Exercise description:
Locate, in the data below, the line that contains "safety point of" and the line that contains "roughout the company, so"; reproduce exactly those two lines and every line between them, nothing more.

Given information:

+ + + + + + +

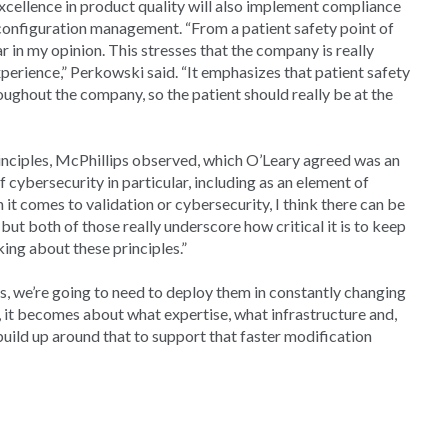
cellence in product quality will also implement compliance
configuration management. “From a patient safety point of
ar in my opinion. This stresses that the company is really
xperience,” Perkowski said. “It emphasizes that patient safety
roughout the company, so the patient should really be at the
principles, McPhillips observed, which O’Leary agreed was an
cybersecurity in particular, including as an element of
n it comes to validation or cybersecurity, I think there can be
but both of those really underscore how critical it is to keep
king about these principles.”
es, we’re going to need to deploy them in constantly changing
s, it becomes about what expertise, what infrastructure and,
uild up around that to support that faster modification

+ + + + + + +

Answer section:
configuration management. “From a patient safety point of
ar in my opinion. This stresses that the company is really
xperience,” Perkowski said. “It emphasizes that patient safety
roughout the company, so the patient should really be at the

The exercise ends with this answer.